*** Study material ***

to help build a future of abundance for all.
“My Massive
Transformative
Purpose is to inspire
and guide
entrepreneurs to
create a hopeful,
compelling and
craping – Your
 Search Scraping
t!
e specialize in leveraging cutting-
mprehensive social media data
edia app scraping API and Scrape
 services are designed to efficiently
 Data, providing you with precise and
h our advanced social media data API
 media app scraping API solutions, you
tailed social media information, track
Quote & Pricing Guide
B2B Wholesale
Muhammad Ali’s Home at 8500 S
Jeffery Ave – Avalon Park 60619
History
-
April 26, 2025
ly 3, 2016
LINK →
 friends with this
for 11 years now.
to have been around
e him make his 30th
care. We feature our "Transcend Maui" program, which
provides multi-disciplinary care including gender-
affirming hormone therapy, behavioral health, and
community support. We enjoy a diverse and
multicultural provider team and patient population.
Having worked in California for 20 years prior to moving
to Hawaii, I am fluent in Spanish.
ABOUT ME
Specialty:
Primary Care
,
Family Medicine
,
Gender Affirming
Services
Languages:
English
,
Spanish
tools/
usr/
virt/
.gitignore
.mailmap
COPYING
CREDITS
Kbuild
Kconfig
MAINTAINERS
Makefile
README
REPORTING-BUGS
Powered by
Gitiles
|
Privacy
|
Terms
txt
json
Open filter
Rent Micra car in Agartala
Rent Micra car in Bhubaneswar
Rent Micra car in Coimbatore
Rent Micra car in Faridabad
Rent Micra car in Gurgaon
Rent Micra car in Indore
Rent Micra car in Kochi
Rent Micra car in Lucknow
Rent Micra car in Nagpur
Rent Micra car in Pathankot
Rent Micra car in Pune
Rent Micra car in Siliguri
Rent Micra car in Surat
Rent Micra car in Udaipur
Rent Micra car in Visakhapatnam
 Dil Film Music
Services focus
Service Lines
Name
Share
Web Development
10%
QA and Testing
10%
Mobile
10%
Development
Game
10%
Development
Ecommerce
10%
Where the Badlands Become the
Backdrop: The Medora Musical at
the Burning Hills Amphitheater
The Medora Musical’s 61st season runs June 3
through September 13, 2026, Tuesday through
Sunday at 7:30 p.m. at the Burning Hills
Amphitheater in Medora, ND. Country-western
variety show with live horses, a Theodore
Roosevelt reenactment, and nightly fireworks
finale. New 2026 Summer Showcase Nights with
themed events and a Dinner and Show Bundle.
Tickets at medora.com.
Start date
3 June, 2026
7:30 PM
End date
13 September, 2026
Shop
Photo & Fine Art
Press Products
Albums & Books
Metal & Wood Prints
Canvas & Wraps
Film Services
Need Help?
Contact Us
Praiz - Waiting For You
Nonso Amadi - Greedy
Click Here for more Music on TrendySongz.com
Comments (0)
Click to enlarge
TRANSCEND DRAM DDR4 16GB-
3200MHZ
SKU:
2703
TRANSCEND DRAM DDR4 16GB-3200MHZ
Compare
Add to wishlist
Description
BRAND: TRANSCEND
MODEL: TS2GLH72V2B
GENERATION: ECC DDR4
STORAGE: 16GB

*** End of Study material ***

--- Directions ---
Please give the records again exactly as they are.

--- Solution to the problem ---
to help build a future of abundance for all.
“My Massive
Transformative
Purpose is to inspire
and guide
entrepreneurs to
create a hopeful,
compelling and
craping – Your
 Search Scraping
t!
e specialize in leveraging cutting-
mprehensive social media data
edia app scraping API and Scrape
 services are designed to efficiently
 Data, providing you with precise and
h our advanced social media data API
 media app scraping API solutions, you
tailed social media information, track
Quote & Pricing Guide
B2B Wholesale
Muhammad Ali’s Home at 8500 S
Jeffery Ave – Avalon Park 60619
History
-
April 26, 2025
ly 3, 2016
LINK →
 friends with this
for 11 years now.
to have been around
e him make his 30th
care. We feature our "Transcend Maui" program, which
provides multi-disciplinary care including gender-
affirming hormone therapy, behavioral health, and
community support. We enjoy a diverse and
multicultural provider team and patient population.
Having worked in California for 20 years prior to moving
to Hawaii, I am fluent in Spanish.
ABOUT ME
Specialty:
Primary Care
,
Family Medicine
,
Gender Affirming
Services
Languages:
English
,
Spanish
tools/
usr/
virt/
.gitignore
.mailmap
COPYING
CREDITS
Kbuild
Kconfig
MAINTAINERS
Makefile
README
REPORTING-BUGS
Powered by
Gitiles
|
Privacy
|
Terms
txt
json
Open filter
Rent Micra car in Agartala
Rent Micra car in Bhubaneswar
Rent Micra car in Coimbatore
Rent Micra car in Faridabad
Rent Micra car in Gurgaon
Rent Micra car in Indore
Rent Micra car in Kochi
Rent Micra car in Lucknow
Rent Micra car in Nagpur
Rent Micra car in Pathankot
Rent Micra car in Pune
Rent Micra car in Siliguri
Rent Micra car in Surat
Rent Micra car in Udaipur
Rent Micra car in Visakhapatnam
 Dil Film Music
Services focus
Service Lines
Name
Share
Web Development
10%
QA and Testing
10%
Mobile
10%
Development
Game
10%
Development
Ecommerce
10%
Where the Badlands Become the
Backdrop: The Medora Musical at
the Burning Hills Amphitheater
The Medora Musical’s 61st season runs June 3
through September 13, 2026, Tuesday through
Sunday at 7:30 p.m. at the Burning Hills
Amphitheater in Medora, ND. Country-western
variety show with live horses, a Theodore
Roosevelt reenactment, and nightly fireworks
finale. New 2026 Summer Showcase Nights with
themed events and a Dinner and Show Bundle.
Tickets at medora.com.
Start date
3 June, 2026
7:30 PM
End date
13 September, 2026
Shop
Photo & Fine Art
Press Products
Albums & Books
Metal & Wood Prints
Canvas & Wraps
Film Services
Need Help?
Contact Us
Praiz - Waiting For You
Nonso Amadi - Greedy
Click Here for more Music on TrendySongz.com
Comments (0)
Click to enlarge
TRANSCEND DRAM DDR4 16GB-
3200MHZ
SKU:
2703
TRANSCEND DRAM DDR4 16GB-3200MHZ
Compare
Add to wishlist
Description
BRAND: TRANSCEND
MODEL: TS2GLH72V2B
GENERATION: ECC DDR4
STORAGE: 16GB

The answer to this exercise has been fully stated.